The task = Write out every entry, unchanged. Skip any picture.

━━━━━━━━

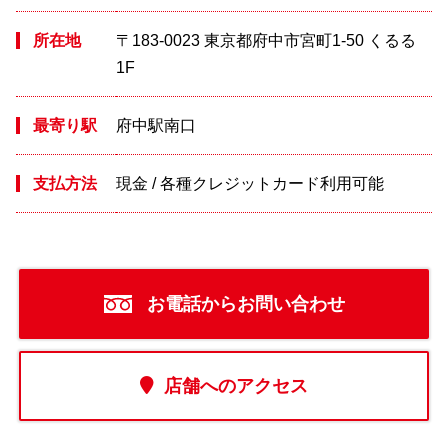
所在地
〒183-0023 東京都府中市宮町1-50 くるる
1F
最寄り駅
府中駅南口
支払方法
現金 / 各種クレジットカード利用可能
お電話からお問い合わせ
店舗へのアクセス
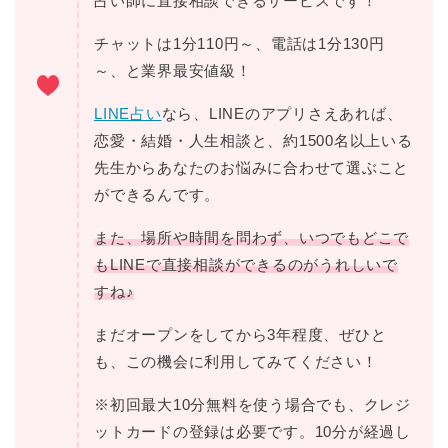
占い師に直接相談できるサービスです！
チャットは1分110円～、電話は1分130円
～、と業界最安値級！
LINE占い
なら、LINEのアプリさえあれば、
恋愛・結婚・人生相談と、約1500名以上いる
先生からあなたのお悩みに合わせて選ぶこと
ができるんです。
また、場所や時間を問わず、いつでもどこで
もLINEで直接相談ができるのがうれしいで
すね♪
まだオープンをしてから3年程度、ぜひと
も、この機会に利用してみてください！
※初回最大10分無料を使う場合でも、クレジ
ットカードの登録は必要です。10分が経過し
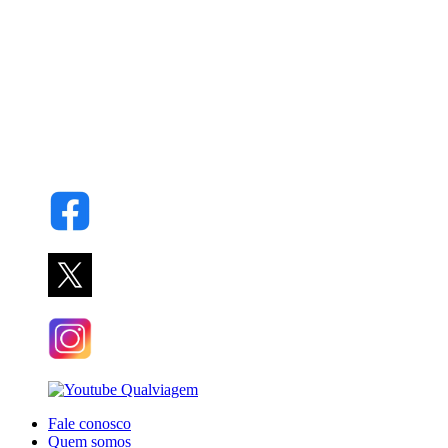
Fale conosco
Quem somos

━━━━━━━━

Task response =
所在地
〒183-0023 東京都府中市宮町1-50 くるる
1F
最寄り駅
府中駅南口
支払方法
現金 / 各種クレジットカード利用可能
お電話からお問い合わせ
店舗へのアクセス
占い師に直接相談できるサービスです！
チャットは1分110円～、電話は1分130円
～、と業界最安値級！
LINE占い
なら、LINEのアプリさえあれば、
恋愛・結婚・人生相談と、約1500名以上いる
先生からあなたのお悩みに合わせて選ぶこと
ができるんです。
また、場所や時間を問わず、いつでもどこで
もLINEで直接相談ができるのがうれしいで
すね♪
まだオープンをしてから3年程度、ぜひと
も、この機会に利用してみてください！
※初回最大10分無料を使う場合でも、クレジ
ットカードの登録は必要です。10分が経過し
Fale conosco
Quem somos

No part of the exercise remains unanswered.